By Samantha Rachel Nah
On Thursday, 22 October 2015, the USP Chatterbox truly lived up to its name. People were leaning and lounging on every available surface, be it horizontal, vertical, or friend-shaped. Cozily buzzing with conversation, they passed around room-temperature Tetrapaks and bags of mini Snickers. All the furniture had been shifted to clear a relatively central space in which to set up a screen, a laptop, and a projector. Homemade, casual, earnest – these traits defined the inaugural session of USPolymath.
USPolymath is a brand new Ground Up Initiative started by three of our very own USP students, Devesh, Nicholas, and Jin Wee. “The three of us believed that a lot of people in USP had things to share that they were passionate about,” Devesh explained when asked how the idea came about. “We were so excited to listen to these cool ideas, and we thought the community would love to listen, too.”
In his presentation last Thursday, Devesh spoke about general relativity, mankind’s best understanding of gravity to date. Having interned at LIGO, the world’s largest gravitational wave detector, he was able to shed light on some of the unanswered questions and implications in the model.
It is already no mean feat boiling down the technicalities of one of the most influential ideas known to mankind to a level any listener can follow, without losing the spark of intellectual fascination. But Devesh, together with his fellow presenters Imran and Samara, had to do so in 400 seconds – that’s just 6 minutes and 40 seconds.
It’s called the Pecha Kucha presentation style, and as Nicholas humorously wrapped up the session by saying, it originated from two guys who decided that all too often, presentations simply went on for too long. Pecha Kucha demands that presenters be utterly focused and to the point: over the course of 20 images, each displayed for 20 seconds before automatically changing, they must compellingly introduce, develop and conclude their topic.

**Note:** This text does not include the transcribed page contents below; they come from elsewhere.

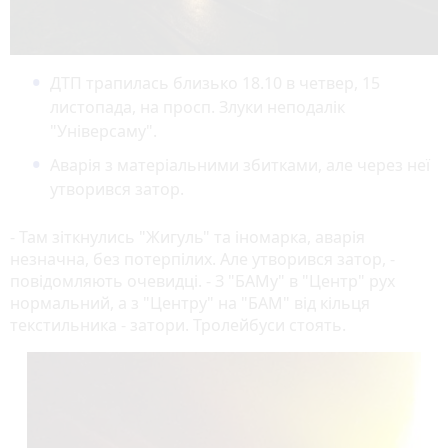
ДТП трапилась близько 18.10 в четвер, 15
листопада, на просп. Злуки неподалік
"Універсаму".
Аварія з матеріальними збитками, але через неї
утворився затор.
- Там зіткнулись "Жигуль" та іномарка, аварія
незначна, без потерпілих. Але утворився затор, -
повідомляють очевидці. - З "БАМу" в "Центр" рух
нормальний, а з "Центру" на "БАМ" від кільця
текстильника - затори. Тролейбуси стоять.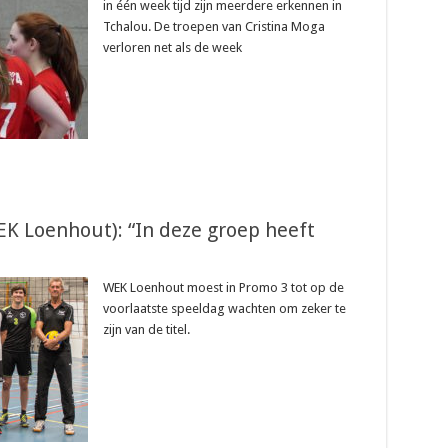
in één week tijd zijn meerdere erkennen in
Tchalou. De troepen van Cristina Moga
verloren net als de week
K Loenhout): “In deze groep heeft
WEK Loenhout moest in Promo 3 tot op de
voorlaatste speeldag wachten om zeker te
zijn van de titel.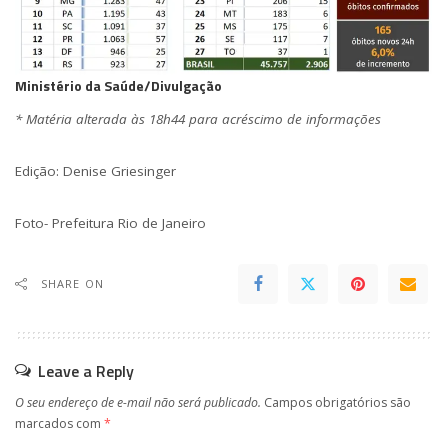
Ministério da Saúde/Divulgação
* Matéria alterada às 18h44 para acréscimo de informações
Edição: Denise Griesinger
Foto- Prefeitura Rio de Janeiro
SHARE ON
Leave a Reply
O seu endereço de e-mail não será publicado.
Campos obrigatórios são
marcados com
*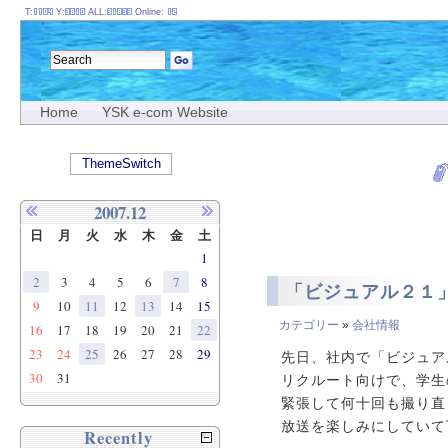
T:
Y:
ALL:
Online:
Home
YSK e-com Website
ThemeSwitch
2007.12
日
月
火
水
木
金
土
1
2
3
4
5
6
7
8
「ビジュアル２１
9
10
11
12
13
14
15
カテゴリー
»
会社情報
16
17
18
19
20
21
22
23
24
25
26
27
28
29
先日、社内で「ビジュア
30
31
リクルート向けで、学生
緊張して何十回も撮り直
放送を楽しみにしていて
Recently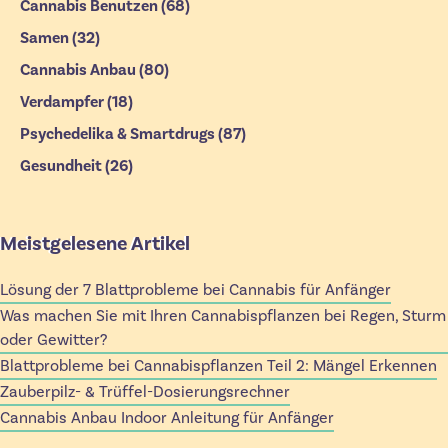
Cannabis Benutzen
(68)
Samen
(32)
Cannabis Anbau
(80)
Verdampfer
(18)
Psychedelika & Smartdrugs
(87)
Gesundheit
(26)
Meistgelesene Artikel
Lösung der 7 Blattprobleme bei Cannabis für Anfänger
Was machen Sie mit Ihren Cannabispflanzen bei Regen, Sturm
oder Gewitter?
Blattprobleme bei Cannabispflanzen Teil 2: Mängel Erkennen
Zauberpilz- & Trüffel-Dosierungsrechner
Cannabis Anbau Indoor Anleitung für Anfänger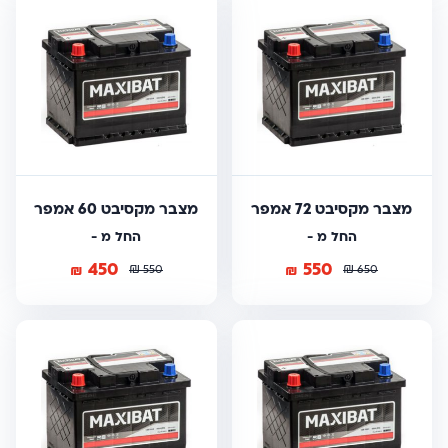
מצבר מקסיבט 72 אמפר
מצבר מקסיבט 60 אמפר
החל מ -
החל מ -
450
550
₪
₪
₪
₪
550
650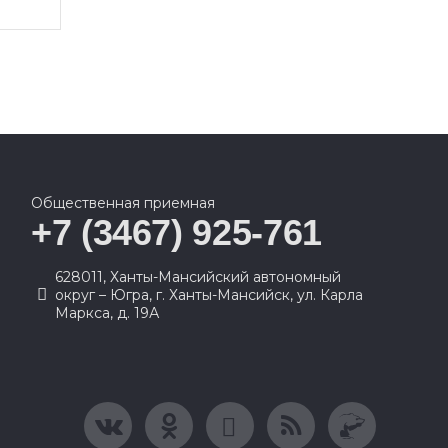
Общественная приемная
+7 (3467) 925-761
628011, Ханты-Мансийский автономный
округ – Югра, г. Ханты-Мансийск, ул. Карла
Маркса, д. 19А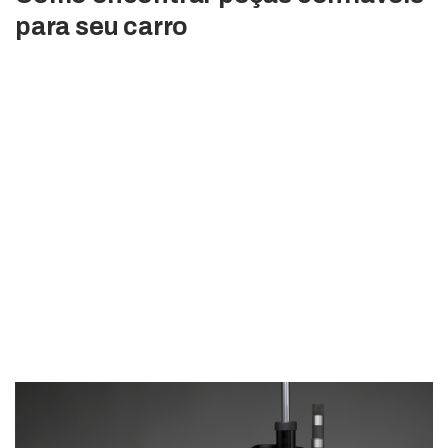
para seu carro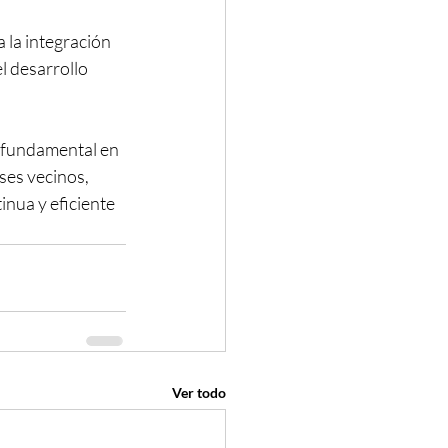
 la integración 
l desarrollo 
 fundamental en 
íses vecinos, 
nua y eficiente 
Ver todo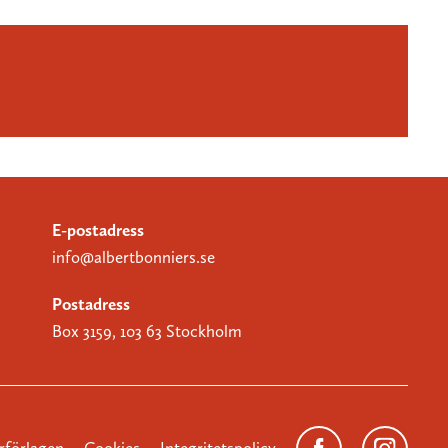
E-postadress
info@albertbonniers.se
Postadress
Box 3159, 103 63 Stockholm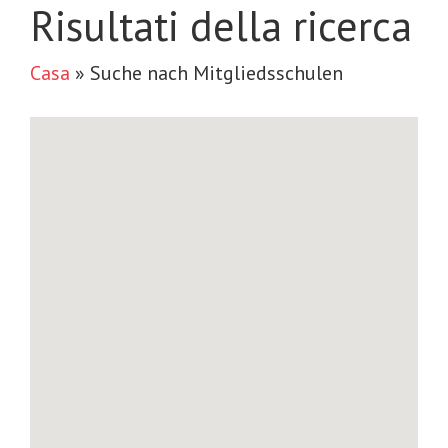
Risultati della ricerca
Casa
»
Suche nach Mitgliedsschulen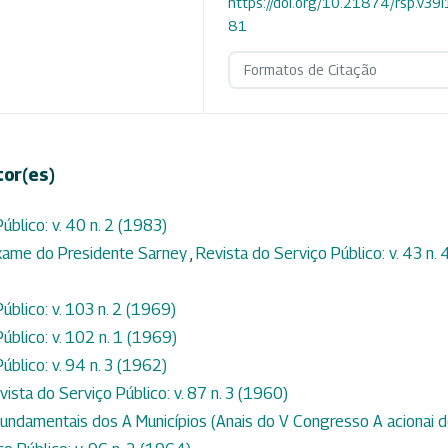
https://doi.org/10.21874/rsp.v39i
81
Formatos de Citação
tor(es)
úblico: v. 40 n. 2 (1983)
 exame do Presidente Sarney
,
Revista do Serviço Público: v. 43 n. 
úblico: v. 103 n. 2 (1969)
úblico: v. 102 n. 1 (1969)
úblico: v. 94 n. 3 (1962)
vista do Serviço Público: v. 87 n. 3 (1960)
undamentais dos A Municípios (Anais do V Congresso A acionai 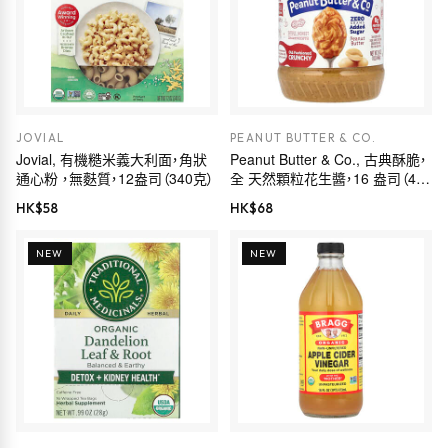
JOVIAL
PEANUT BUTTER & CO.
Jovial, 有機糙米義大利面，角狀
Peanut Butter & Co., 古典酥脆，
通心粉 ，無麩質，12盎司（340克）
全 天然顆粒花生醬，16 盎司（454
克）
HK$
58
HK$
68
NEW
NEW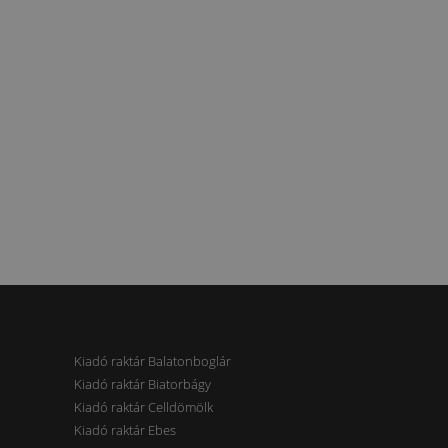
Kiadó raktár Balatonboglár
Kiadó raktár Biatorbágy
Kiadó raktár Celldömölk
Kiadó raktár Ebes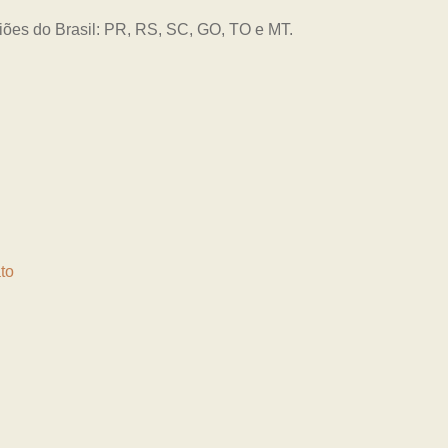
giões do Brasil: PR, RS, SC, GO, TO e MT.
to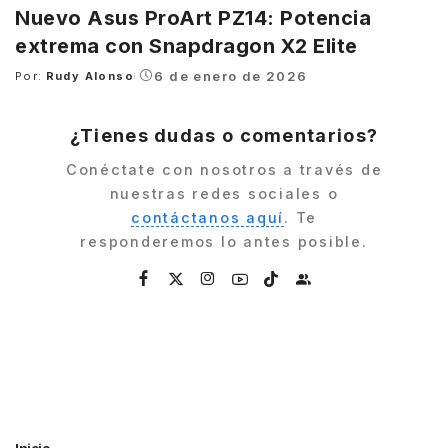
Nuevo Asus ProArt PZ14: Potencia
extrema con Snapdragon X2 Elite
6 de enero de 2026
Por:
Rudy Alonso
Posted
by
¿Tienes dudas o comentarios?
Conéctate con nosotros a través de
nuestras redes sociales o
contáctanos aquí
. Te
responderemos lo antes posible.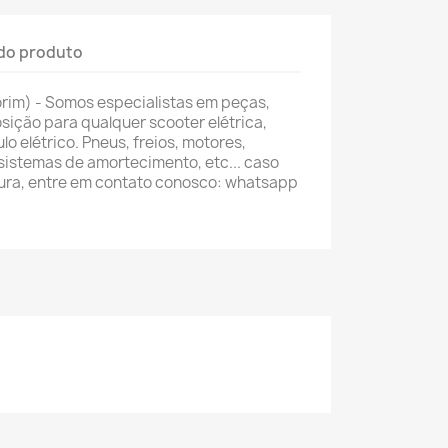
do produto
im) - Somos especialistas em peças,
sição para qualquer scooter elétrica,
ulo elétrico. Pneus, freios, motores,
sistemas de amortecimento, etc... caso
ura, entre em contato conosco: whatsapp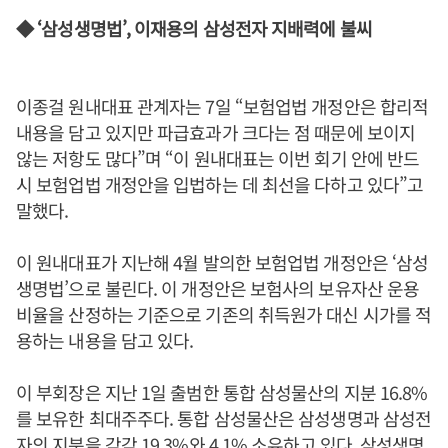
◆ ‘삼성생명법’, 이재용의 삼성전자 지배력에 불씨
이종걸 원내대표 관계자는 7일 “보험업법 개정안은 합리적
내용을 담고 있지만 파급효과가 크다는 점 때문에 보이지
않는 저항도 많다”며 “이 원내대표는 이번 회기 안에 반드
시 보험업법 개정안을 입법하는 데 최선을 다하고 있다”고
말했다.
이 원내대표가 지난해 4월 발의한 보험업법 개정안은 ‘삼성
생명법’으로 불린다. 이 개정안은 보험사의 보유자산 운용
비율을 산정하는 기준으로 기존의 취득원가 대신 시가를 적
용하는 내용을 담고 있다.
이 부회장은 지난 1일 출범한 통합 삼성물산의 지분 16.8%
를 보유한 최대주주다. 통합 삼성물산은 삼성생명과 삼성전
자의 지분을 각각 19.3%와 4.1% 소유하고 있다. 삼성생명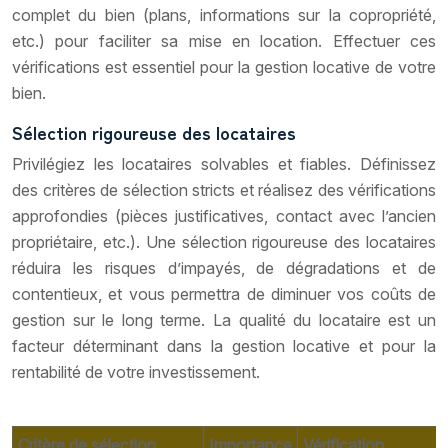
complet du bien (plans, informations sur la copropriété,
etc.) pour faciliter sa mise en location. Effectuer ces
vérifications est essentiel pour la gestion locative de votre
bien.
Sélection rigoureuse des locataires
Privilégiez les locataires solvables et fiables. Définissez
des critères de sélection stricts et réalisez des vérifications
approfondies (pièces justificatives, contact avec l’ancien
propriétaire, etc.). Une sélection rigoureuse des locataires
réduira les risques d’impayés, de dégradations et de
contentieux, et vous permettra de diminuer vos coûts de
gestion sur le long terme. La qualité du locataire est un
facteur déterminant dans la gestion locative et pour la
rentabilité de votre investissement.
Critère de sélection
Importance
Vérification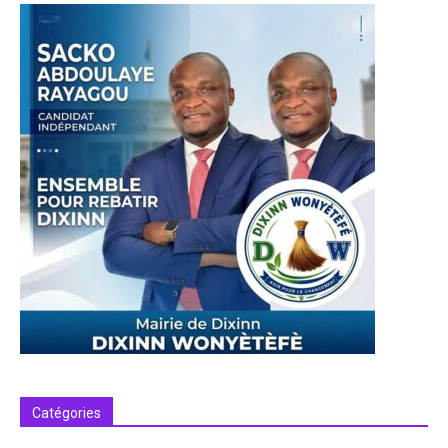
Catégories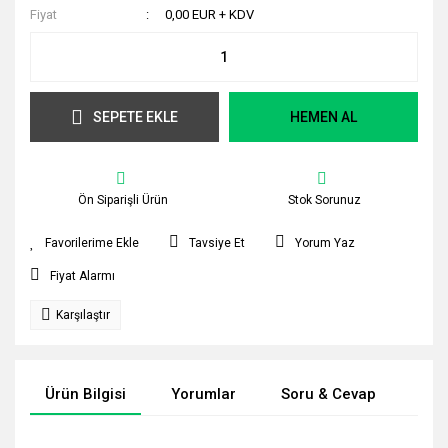
Fiyat
0,00 EUR + KDV
SEPETE EKLE
HEMEN AL
Ön Siparişli Ürün
Stok Sorunuz
Tavsiye Et
Yorum Yaz
Fiyat Alarmı
Karşılaştır
Ürün Bilgisi
Yorumlar
Soru & Cevap
Tak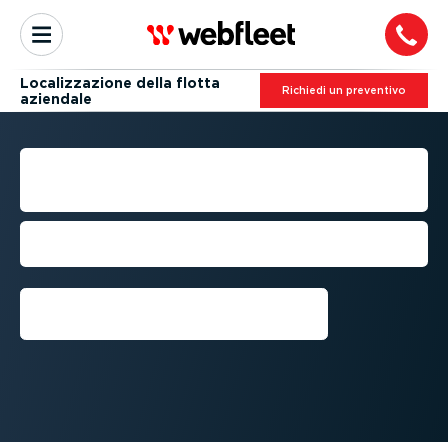
Localiz­za­zione della flotta
Richiedi un preventivo
aziendale
LOCALIZ­ZA­ZIONE DEI
CAMION
Ottimizza il controllo satellitare per
camion per controllare i costi della flotta
Richiedi una demo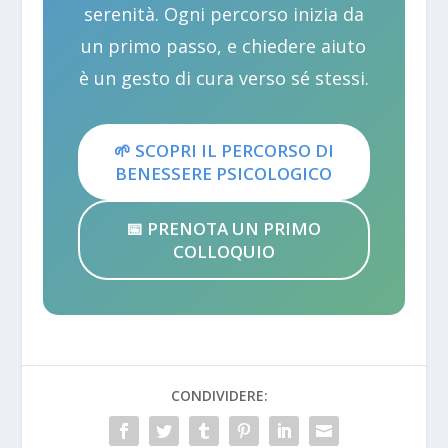
serenità. Ogni percorso inizia da
un primo passo, e chiedere aiuto
è un gesto di cura verso sé stessi.
🌱 SCOPRI IL PERCORSO DI
BENESSERE PSICOLOGICO
📅 PRENOTA UN PRIMO
COLLOQUIO
CONDIVIDERE: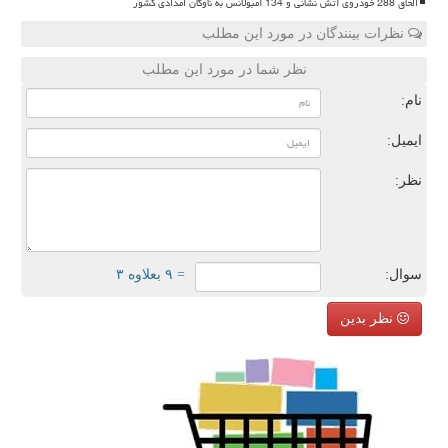
الحاق 288 خودروی آتش نشانی و 134 آمبولانس به ناوگان امدادی کشور
نظرات بینندگان در مورد این مطلب
نظر شما در مورد این مطلب
نام:
ایمیل:
نظر:
سوال:
= ۹ بعلاوه ۳
نظر بدین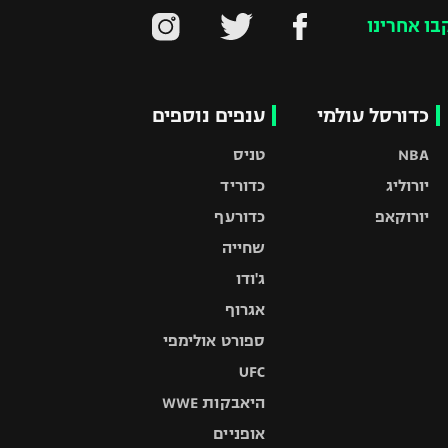
בו אחרינו
כדורסל עולמי
ענפים נוספים
NBA
טניס
יורוליג
כדוריד
יורוקאפ
כדורעף
שחייה
ג'ודו
אגרוף
ספורט אולימפי
UFC
היאבקות WWE
אופניים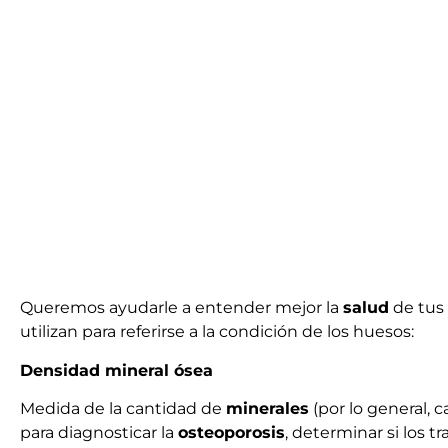
Queremos ayudarle a entender mejor la
salud
de tus
utilizan para referirse a la condición de los huesos:
Densidad mineral ósea
Medida de la cantidad de
minerales
(por lo general, 
para diagnosticar la
osteoporosis
, determinar si los t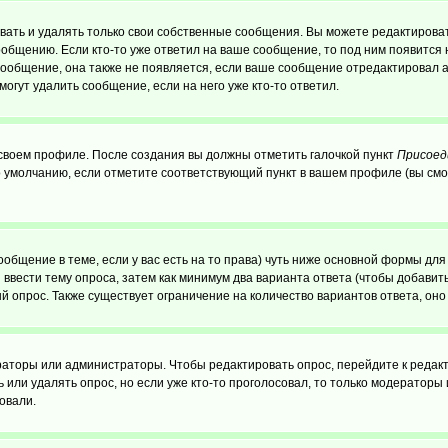
ать и удалять только свои собственные сообщения. Вы можете редактироват
ообщению. Если кто-то уже ответил на ваше сообщение, то под ним появится
 сообщение, она также не появляется, если ваше сообщение отредактировал 
могут удалить сообщение, если на него уже кто-то ответил.
 своем профиле. После создания вы должны отметить галочкой пункт
Присоед
 умолчанию, если отметите соответствующий пункт в вашем профиле (вы смо
сообщение в теме, если у вас есть на то права) чуть ниже основной формы д
ы ввести тему опроса, затем как минимум два варианта ответа (чтобы добавит
й опрос. Также существует ограничение на количество вариантов ответа, он
ераторы или администраторы. Чтобы редактировать опрос, перейдите к редакт
ь или удалять опрос, но если уже кто-то проголосовал, то только модераторы
овали.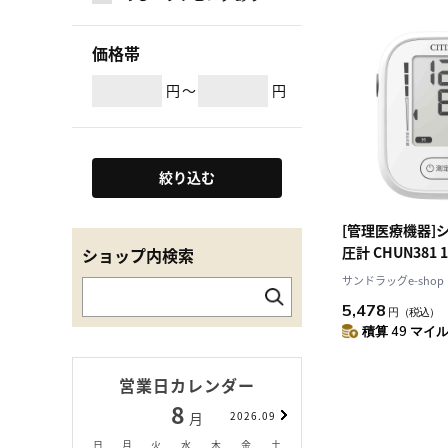
価格帯
円
～
円
絞り込む
[管理医療機器]
圧計 CHUN381 
ショップ内検索
サンドラッグe-shop
5,478
円
（税込）
積算 49 マイル 
営業日カレンダー
8
9
月
2026.09
月
日
月
火
水
木
金
土
日
月
火
水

“It might be hard,” Imran reflected about the Pecha Kucha style, “but it’s worth the effort.” Imran especially faced difficulties trying to put his ideas into the strict format. His presentation posited a considered view of Shari’ah law that emphasised how its practices are not as barbaric and unjust as people might think, given the way recent events have misrepresented Islam. Initially insistent that he needed to display pages of text in order to communicate effectively, Imran was eventually able to reach a compromise in the content of his presentation.
Imran’s presentation was followed by one on feminism in the comic book industry, particularly superhero comics. Prepared by Samara, the slides contained examples spanning the influential feminist movements of the ‘60s and ‘70s, all the way to current series by major publishers.
“Sometimes you can’t formally study things like Shari’ah law and feminism in comics, because they might not be recognised as a field,” Imran suggested as an advantage of USPolymath for learning about new topics. “And I think it’s true to the USP spirit, if we can create this common space for sharing about things that interest us.”
Our Director, Prof Kang, was present for the session and had this to say about USPolymath: “It’s fascinating and intellectually exciting. I like that it doesn’t take a lot of time, and the topics are interesting. I also like that they’re recruiting, and reaching out to more students.”
That’s right – you can volunteer at tinyurl.com/USPolymath to speak at the next session, on any topic that interests you; there’s no expectation that you’ll be an expert in the field. There’s no need to feel apprehensive: as Samara urges, all it takes to pull off a good Pecha Kucha is to “Rehearse, rehearse, and rehearse!!! so you can get used to the timing of the slides”. Moreover, as co-founder Nicholas emphasises, “You don’t have to be a great public speaker; the Polymath Team will help you build a presentation to the best of our abilities. So you can share an idea with our community, have fun and learn new things along the way.”
The next session of USPolymath is in the works. What else is in store for the initiative? Might our very own professors join in the Pecha Kucha madness? Come on by to find out!